Required action: For this exercise, print the records below verbatim.

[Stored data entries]
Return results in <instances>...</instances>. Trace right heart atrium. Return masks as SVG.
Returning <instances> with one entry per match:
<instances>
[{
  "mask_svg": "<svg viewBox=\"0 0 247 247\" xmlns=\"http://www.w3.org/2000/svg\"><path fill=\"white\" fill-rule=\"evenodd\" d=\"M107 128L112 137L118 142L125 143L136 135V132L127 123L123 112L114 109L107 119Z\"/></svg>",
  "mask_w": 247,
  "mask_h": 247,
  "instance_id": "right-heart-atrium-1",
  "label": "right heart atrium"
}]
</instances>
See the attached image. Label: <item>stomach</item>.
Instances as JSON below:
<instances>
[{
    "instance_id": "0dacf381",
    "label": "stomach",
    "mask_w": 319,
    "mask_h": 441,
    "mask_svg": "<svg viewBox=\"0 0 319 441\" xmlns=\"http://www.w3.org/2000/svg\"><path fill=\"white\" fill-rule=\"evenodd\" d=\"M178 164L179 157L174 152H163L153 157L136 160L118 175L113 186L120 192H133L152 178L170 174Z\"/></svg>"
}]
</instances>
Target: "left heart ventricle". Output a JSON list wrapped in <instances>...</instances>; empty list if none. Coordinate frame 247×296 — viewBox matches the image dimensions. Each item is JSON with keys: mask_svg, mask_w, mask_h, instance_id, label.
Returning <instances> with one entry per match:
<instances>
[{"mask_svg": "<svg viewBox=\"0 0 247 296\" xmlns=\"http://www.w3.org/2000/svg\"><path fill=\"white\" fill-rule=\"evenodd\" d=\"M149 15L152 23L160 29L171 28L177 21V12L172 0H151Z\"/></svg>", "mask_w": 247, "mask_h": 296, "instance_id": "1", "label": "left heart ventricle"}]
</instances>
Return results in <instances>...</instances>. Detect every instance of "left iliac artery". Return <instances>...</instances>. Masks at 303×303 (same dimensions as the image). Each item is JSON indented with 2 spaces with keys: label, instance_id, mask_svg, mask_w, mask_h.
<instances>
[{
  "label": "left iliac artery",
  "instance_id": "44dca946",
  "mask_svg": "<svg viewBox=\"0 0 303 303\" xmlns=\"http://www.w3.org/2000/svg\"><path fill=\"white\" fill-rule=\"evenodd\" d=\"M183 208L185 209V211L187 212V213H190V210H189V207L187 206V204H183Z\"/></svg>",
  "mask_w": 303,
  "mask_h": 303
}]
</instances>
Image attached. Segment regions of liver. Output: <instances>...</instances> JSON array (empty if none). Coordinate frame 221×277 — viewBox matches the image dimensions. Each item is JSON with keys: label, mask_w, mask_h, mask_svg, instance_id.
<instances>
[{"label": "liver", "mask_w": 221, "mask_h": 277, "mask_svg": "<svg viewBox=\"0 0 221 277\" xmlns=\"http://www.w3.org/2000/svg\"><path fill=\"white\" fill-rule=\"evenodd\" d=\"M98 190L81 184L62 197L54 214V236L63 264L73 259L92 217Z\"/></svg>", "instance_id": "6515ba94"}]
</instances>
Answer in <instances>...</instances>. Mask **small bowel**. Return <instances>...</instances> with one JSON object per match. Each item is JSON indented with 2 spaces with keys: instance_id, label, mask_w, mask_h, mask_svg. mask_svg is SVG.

Expected answer:
Return results in <instances>...</instances>. Trace right heart atrium. Return masks as SVG.
Returning <instances> with one entry per match:
<instances>
[{
  "mask_svg": "<svg viewBox=\"0 0 247 247\" xmlns=\"http://www.w3.org/2000/svg\"><path fill=\"white\" fill-rule=\"evenodd\" d=\"M107 128L112 137L118 142L125 143L136 135V132L127 123L123 112L114 109L107 119Z\"/></svg>",
  "mask_w": 247,
  "mask_h": 247,
  "instance_id": "right-heart-atrium-1",
  "label": "right heart atrium"
}]
</instances>
See the attached image. Label: <item>stomach</item>.
Instances as JSON below:
<instances>
[{
    "instance_id": "0dacf381",
    "label": "stomach",
    "mask_w": 319,
    "mask_h": 441,
    "mask_svg": "<svg viewBox=\"0 0 319 441\" xmlns=\"http://www.w3.org/2000/svg\"><path fill=\"white\" fill-rule=\"evenodd\" d=\"M178 164L179 157L174 152H163L153 157L136 160L118 175L113 186L120 192H133L152 178L170 174Z\"/></svg>"
}]
</instances>
Target: "left heart ventricle". Output a JSON list wrapped in <instances>...</instances>; empty list if none. Coordinate frame 247×296 — viewBox matches the image dimensions. Each item is JSON with keys: mask_svg, mask_w, mask_h, instance_id, label.
Returning <instances> with one entry per match:
<instances>
[{"mask_svg": "<svg viewBox=\"0 0 247 296\" xmlns=\"http://www.w3.org/2000/svg\"><path fill=\"white\" fill-rule=\"evenodd\" d=\"M149 15L152 23L160 29L171 28L177 21V12L172 0H151Z\"/></svg>", "mask_w": 247, "mask_h": 296, "instance_id": "1", "label": "left heart ventricle"}]
</instances>
Return results in <instances>...</instances>. Detect every instance of "left iliac artery". Return <instances>...</instances>. Masks at 303×303 (same dimensions as the image). Each item is JSON indented with 2 spaces with keys: label, instance_id, mask_svg, mask_w, mask_h.
<instances>
[{
  "label": "left iliac artery",
  "instance_id": "44dca946",
  "mask_svg": "<svg viewBox=\"0 0 303 303\" xmlns=\"http://www.w3.org/2000/svg\"><path fill=\"white\" fill-rule=\"evenodd\" d=\"M183 208L185 209V211L187 212V213H190V210H189V207L187 206V204H183Z\"/></svg>",
  "mask_w": 303,
  "mask_h": 303
}]
</instances>
Image attached. Segment regions of liver. Output: <instances>...</instances> JSON array (empty if none). Coordinate frame 221×277 — viewBox matches the image dimensions. Each item is JSON with keys: label, mask_w, mask_h, mask_svg, instance_id.
<instances>
[{"label": "liver", "mask_w": 221, "mask_h": 277, "mask_svg": "<svg viewBox=\"0 0 221 277\" xmlns=\"http://www.w3.org/2000/svg\"><path fill=\"white\" fill-rule=\"evenodd\" d=\"M98 190L81 184L62 197L54 214V236L63 264L73 259L92 217Z\"/></svg>", "instance_id": "6515ba94"}]
</instances>
Answer in <instances>...</instances>. Mask **small bowel**. Return <instances>...</instances> with one JSON object per match. Each item is JSON indented with 2 spaces with keys: instance_id, label, mask_w, mask_h, mask_svg. mask_svg is SVG.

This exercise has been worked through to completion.